Pendente e Spavalda di Vittorio Emanuele (vedi Glossario) mostra un tipo di vitalità meno cerebrale di quella di Cavour e piuttosto protesa in avanti, nonostante non abbia nulla di grossolano. Si sa che amasse, oltre alle donne, la buona tavola tradizionale (non quella di corte) e forse lo si evince dal tratto pastoso e quegli ingrossamenti o inturgidimenti del filo di inchiostro, qua e là.

Anche Vittorio Emanuele, come Cavour e Mazzini, ha una grafia Piccola, ma qui gli allunghi sono più pronunciati; ci sono i Ricci di spavalderia (come in Garibaldi) e le lettere ‘g’ sono ben formate e legate alla lettera successiva. Buono il Largo di lettere e tra lettere, per cui possiamo parlare di contesto di comune buon senso ‘rurale’.

L’educazione del principe si racconta sia stata molto severa e lui, sebbene impermeabile ad ogni apprendimento teorico, ha mantenuto sempre fede agli orari e alle scadenze ‘da caserma’ che gli imponevano i precettori scelti dal distaccatissimo padre, Carlo Alberto. Non stupisce; la grafia ha un forte Mantiene il rigo, segno di stabilità, capacità di tenere la rotta e fede agli impegni presi, perseguimento degli scopi e coerenza degli orientamenti. Mantiene il rigo e i tagli delle ‘t’ tonici, protesi con slancio verso destra (post) danno anche, una certa’franchezza’.

La firma è più grande del testo, ma si tratta dell’erede al trono prima e, succesivamente, del re! In questo caso il suo ‘marchio’ evidenzia, contrariamente dal testo che è più controllato e ‘gestito’, un sentimento dell’Io piuttosto forte, ma un po’ di egocentrismo diciamo che ‘ci sta’ col personaggio. Il tratto mostra generosità e espansione e più intraprendenza di quanta le passate cronache non siano state disposte a riconoscergli, l’angolo alla base delle lettere (vedi sopra) ci dice che Sua Maestà fosse anche un po’ permaloso.

Cavour, col suo Minuta attento ai dettagli, gli rimproverava di non avere forza, ma forse era troppo preso dai suoi disegni strategici (lui si che era un gran diplomatico!) e non gli perdonava la predilezione per il ‘focoso’ Garibaldi, col quale Vittorio Emanuele aveva sempre mostrato una certa intesa, poiché in lui ammirava il generale e condottiero.
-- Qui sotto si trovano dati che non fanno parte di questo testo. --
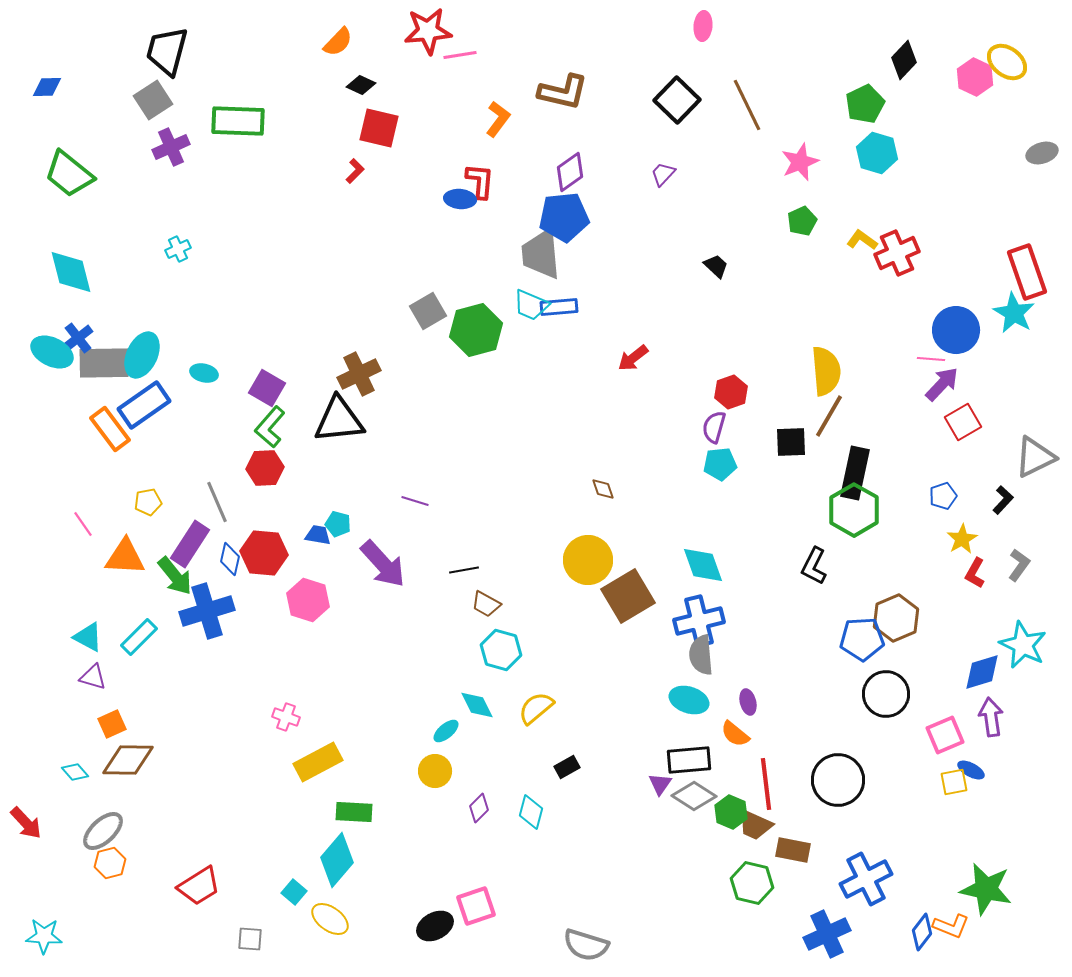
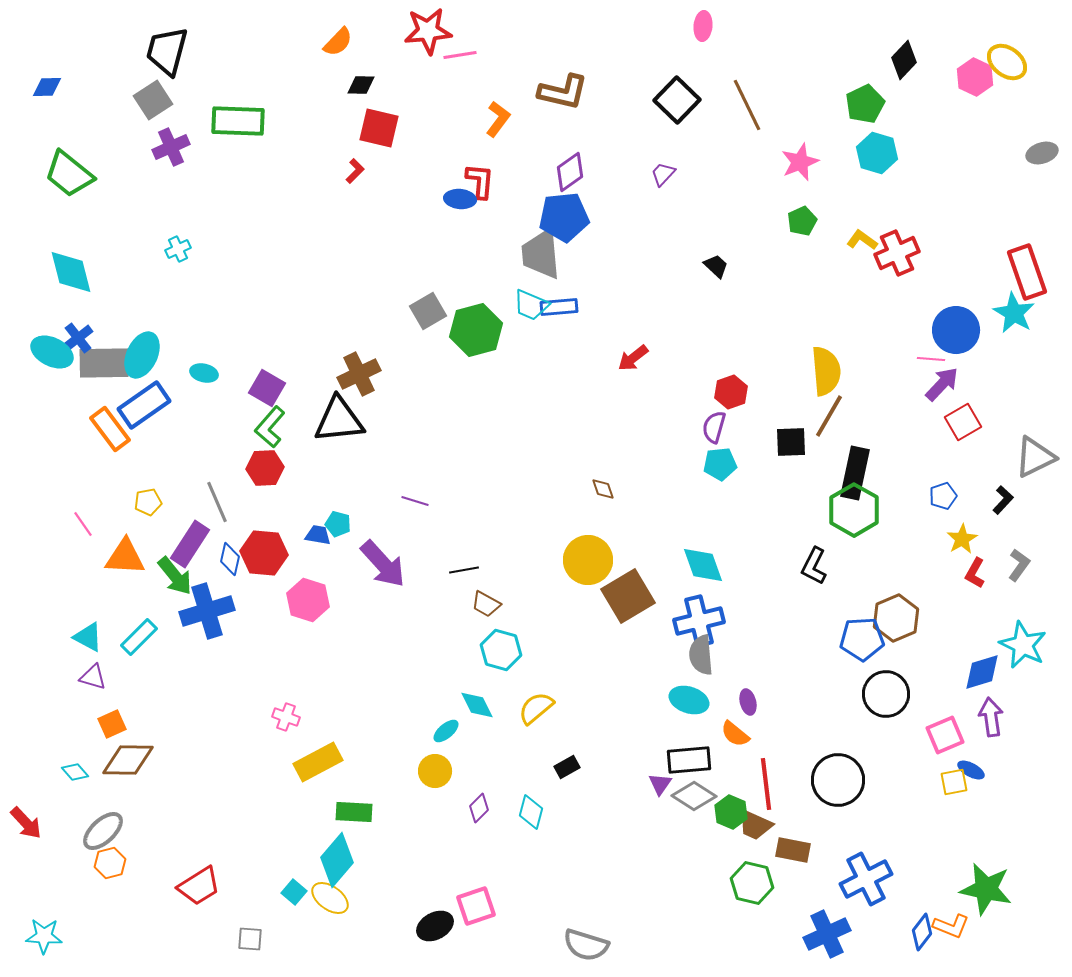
black diamond at (361, 85): rotated 24 degrees counterclockwise
yellow ellipse at (330, 919): moved 21 px up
Vittorio Emanuele II e Maria Adelaide ebbero otto figli, fra cui la Santa di Mocalieri, Maria Clotilde, la sua prediletta. Egli rimase presto vedovo dalla moglie, che morì esausta a soli 33 anni. Lui, nel frattempo, oltre a una serie di incontri fugaci e notoriamente ‘popolani’, aveva già da lustri una stabile relazione con la smaliziata Rosa Vercellana, una donna semplice, godereccia e affezionata che gli darà altri figli, pare che non si contino i discendenti illegittimi del primo re d’Italia.

I due amanti si sposarono, in punto di morte del sovrano, con un matrimonio morganatico (che assicurava un ‘dono’ di sostentamento alla sposa, spesso di più basso rango sociale, ma escludeva lei e la sua discendenza dall’asse erditario del consorte, in fatto di beni, privilegi e di titoli).

Se anche la spinta verso la ‘caccia’ è sempre stata forte nella vita di Vittorio Emanuele II, egli non mancò di garantire alla ‘bella Rosina’ e ai figli avuti da lei un certo benessere e stabilità e questo si deve anche al suo forte Mantiene il rigo, Pendente e al Largo tra lettere (lo spazio di legittimità e ascolto che si offre al ‘Tu’).

Prima della ‘bella Rosina’, Vittorio Emanuele aveva letteralmente perso la testa per la spregiudicata Laura Bon, forse l’unica donna complessa che abbia frequentato e con la quale la rovente relazione poi finì, probabilmente non per ragioni di ‘letto’.

Massimo d’Azeglio, che evidentemente si attribuiva un ‘talento’ come biografo del re, scherzò anche sull’appellativo che era stato attribuito a Vittorio Emanuele II: ‘Padre della patria’, trasformandolo nel malizioso ‘padre degli italiani’ (tranquilli, troverò anche la grafia di d’Azeglio!).

Valeria

 

 

 

 

Le grafie prodotte per illustrare il post non sono necessariamente quelle utilizzate per la misurazione dei segni della stessa grafia.